Inspection happens inside the container

Worktree workflow: you can cd into the worktree and run psql against the database the agent just modified. Container workflow: the database is inside the container's network.

Trimo's QA mode handles this. When a run finishes, you open a terminal session inside the container — start a dev server, query the database, run tests, test endpoints in your browser. The full dev environment is still running. You're verifying the working product, not just reading code.

Your laptop is now the bottleneck for run count

Each container with its own Postgres uses real RAM. A 32 GB MacBook will comfortably run 6–8 concurrent dev environments; a 16 GB machine sits at 3–4. Cloud sandboxes don't have this limit, but they have a different one (your code leaves your machine, and you pay for compute on top of LLM tokens).

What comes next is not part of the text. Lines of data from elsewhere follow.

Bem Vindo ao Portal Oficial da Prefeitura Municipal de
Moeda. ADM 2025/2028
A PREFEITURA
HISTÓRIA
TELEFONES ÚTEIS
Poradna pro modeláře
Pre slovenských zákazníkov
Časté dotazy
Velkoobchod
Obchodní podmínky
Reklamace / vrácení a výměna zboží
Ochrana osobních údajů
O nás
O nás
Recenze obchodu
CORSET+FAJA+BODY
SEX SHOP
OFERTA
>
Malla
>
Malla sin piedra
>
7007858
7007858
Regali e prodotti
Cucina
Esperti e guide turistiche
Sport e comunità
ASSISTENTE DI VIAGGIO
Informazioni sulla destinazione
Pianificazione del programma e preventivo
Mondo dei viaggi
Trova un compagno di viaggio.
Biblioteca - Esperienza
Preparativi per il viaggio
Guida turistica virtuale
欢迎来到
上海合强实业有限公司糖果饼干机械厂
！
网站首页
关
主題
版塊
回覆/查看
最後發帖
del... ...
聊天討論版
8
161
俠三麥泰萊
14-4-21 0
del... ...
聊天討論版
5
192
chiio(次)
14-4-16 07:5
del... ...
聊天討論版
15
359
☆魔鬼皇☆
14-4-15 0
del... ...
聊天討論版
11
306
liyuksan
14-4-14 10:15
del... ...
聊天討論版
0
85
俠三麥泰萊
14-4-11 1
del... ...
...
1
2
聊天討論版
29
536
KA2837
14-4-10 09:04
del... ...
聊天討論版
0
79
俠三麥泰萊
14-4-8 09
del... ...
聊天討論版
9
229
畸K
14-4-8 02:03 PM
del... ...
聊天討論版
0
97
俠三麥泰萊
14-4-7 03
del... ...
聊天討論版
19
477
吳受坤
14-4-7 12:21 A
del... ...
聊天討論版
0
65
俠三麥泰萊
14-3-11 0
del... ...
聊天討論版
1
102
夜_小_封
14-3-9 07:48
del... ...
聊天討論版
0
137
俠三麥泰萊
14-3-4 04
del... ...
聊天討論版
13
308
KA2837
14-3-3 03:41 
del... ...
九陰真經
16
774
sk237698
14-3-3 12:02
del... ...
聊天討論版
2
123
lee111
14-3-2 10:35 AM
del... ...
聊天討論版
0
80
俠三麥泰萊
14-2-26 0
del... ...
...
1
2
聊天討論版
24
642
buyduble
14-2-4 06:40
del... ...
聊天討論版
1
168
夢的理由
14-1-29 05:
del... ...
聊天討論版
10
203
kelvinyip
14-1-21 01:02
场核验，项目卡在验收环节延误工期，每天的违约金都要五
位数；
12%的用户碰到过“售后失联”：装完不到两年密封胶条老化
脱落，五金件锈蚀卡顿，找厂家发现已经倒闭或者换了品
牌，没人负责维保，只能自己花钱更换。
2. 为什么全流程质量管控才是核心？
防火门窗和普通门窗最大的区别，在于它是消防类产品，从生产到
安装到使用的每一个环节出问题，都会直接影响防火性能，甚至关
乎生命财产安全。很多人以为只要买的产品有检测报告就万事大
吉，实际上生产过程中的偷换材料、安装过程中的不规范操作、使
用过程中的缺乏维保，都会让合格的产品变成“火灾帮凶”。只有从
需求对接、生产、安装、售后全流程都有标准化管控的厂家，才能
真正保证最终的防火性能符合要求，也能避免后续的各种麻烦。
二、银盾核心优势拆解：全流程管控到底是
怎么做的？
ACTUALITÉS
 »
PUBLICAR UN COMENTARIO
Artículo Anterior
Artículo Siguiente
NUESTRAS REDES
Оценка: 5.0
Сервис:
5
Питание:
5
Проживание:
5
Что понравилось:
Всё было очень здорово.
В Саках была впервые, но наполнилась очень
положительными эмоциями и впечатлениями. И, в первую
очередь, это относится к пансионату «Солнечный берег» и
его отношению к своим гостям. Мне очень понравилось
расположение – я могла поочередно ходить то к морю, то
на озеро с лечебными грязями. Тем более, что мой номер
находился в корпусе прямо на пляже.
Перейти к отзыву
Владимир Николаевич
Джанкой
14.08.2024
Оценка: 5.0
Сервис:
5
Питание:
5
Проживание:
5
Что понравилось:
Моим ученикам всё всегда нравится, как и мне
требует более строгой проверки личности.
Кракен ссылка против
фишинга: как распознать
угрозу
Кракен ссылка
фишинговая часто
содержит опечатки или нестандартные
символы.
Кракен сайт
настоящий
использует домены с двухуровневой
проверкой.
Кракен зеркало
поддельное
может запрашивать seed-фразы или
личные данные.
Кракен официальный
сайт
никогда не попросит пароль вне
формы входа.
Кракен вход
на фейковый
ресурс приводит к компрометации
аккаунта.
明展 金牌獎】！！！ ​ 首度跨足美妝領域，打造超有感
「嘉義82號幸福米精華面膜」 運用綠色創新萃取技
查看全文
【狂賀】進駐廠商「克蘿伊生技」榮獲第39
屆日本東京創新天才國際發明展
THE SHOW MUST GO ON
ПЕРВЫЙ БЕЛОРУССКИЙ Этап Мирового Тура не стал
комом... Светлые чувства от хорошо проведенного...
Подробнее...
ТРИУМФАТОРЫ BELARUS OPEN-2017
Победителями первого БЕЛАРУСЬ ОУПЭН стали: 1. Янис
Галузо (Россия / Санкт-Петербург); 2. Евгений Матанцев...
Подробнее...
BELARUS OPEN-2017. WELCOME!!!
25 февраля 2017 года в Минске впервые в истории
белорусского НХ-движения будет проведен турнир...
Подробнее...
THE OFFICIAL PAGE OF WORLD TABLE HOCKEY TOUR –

For most senior engineers running real review-heavy workflows, the limit is your read speed long before it's your hardware.

A migration path that doesn't require rebuilding everything

Don't try to move every workflow at once. The pattern that works:

Pick one project. The one where you most often run parallel agents. The one where service collisions are biting you most.
Define its dev environment as a container image. Start from a base image that includes your language runtime and the agent. Add the project's dependencies. Define the supporting services as sidecars.
Run one container by hand. Verify the agent can clone, install, run tests, and push a branch. Match it to what your worktree setup does today.
Move dispatch into a tool. CLI, dashboard, whatever — anything that beats "open a new tmux pane." This is the moment the workflow actually changes for you.
Tear down the worktree script. Once parallel runs in containers are reliable, the bash script becomes a liability you don't need.

The whole migration is a half day if your dev environment is straightforward, a couple of days if it isn't. After that, the daily workflow is meaningfully better — and so is everyone else's, because the container is reproducible.

The shape of the work after the upgrade

The most visible change isn't the tooling. It's where your time goes.

Before: dispatching takes seconds, supervising takes most of the day. You're attached to the terminals.

After: dispatching takes a couple of minutes (writing a good prompt is the work). Reviewing takes most of the day. You're verifying working products and writing follow-ups, not babysitting terminals.

The actual senior-engineer skills — knowing what good looks like, knowing where the codebase is fragile, knowing which corners not to cut — get more leverage, not less. You're applying them across five branches per day instead of one.